EXERCISE PROMPT: Word for word, give the data again without its pictures.

───

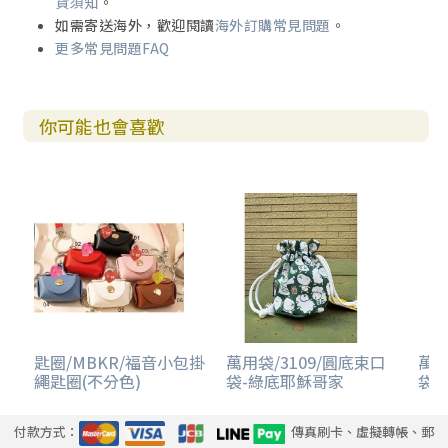
貨須知
。
如需寄送海外，歡迎閱讀
海外訂購常見問題
。
更多常見問題FAQ
你可能也會喜歡
匙圈/MBKR/福音小包掛
萬用袋/3109/圓底束口
萬用
繩匙圈(不分色)
袋-綠底耶穌哥家
袋-
付款方式：
傳真刷卡、虛擬轉帳、郵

───

ANSWER TO THIS PROBLEM:
貨須知
。
如需寄送海外，歡迎閱讀
海外訂購常見問題
。
更多常見問題FAQ
你可能也會喜歡
匙圈/MBKR/福音小包掛
萬用袋/3109/圓底束口
萬用
繩匙圈(不分色)
袋-綠底耶穌哥家
袋-
付款方式：
傳真刷卡、虛擬轉帳、郵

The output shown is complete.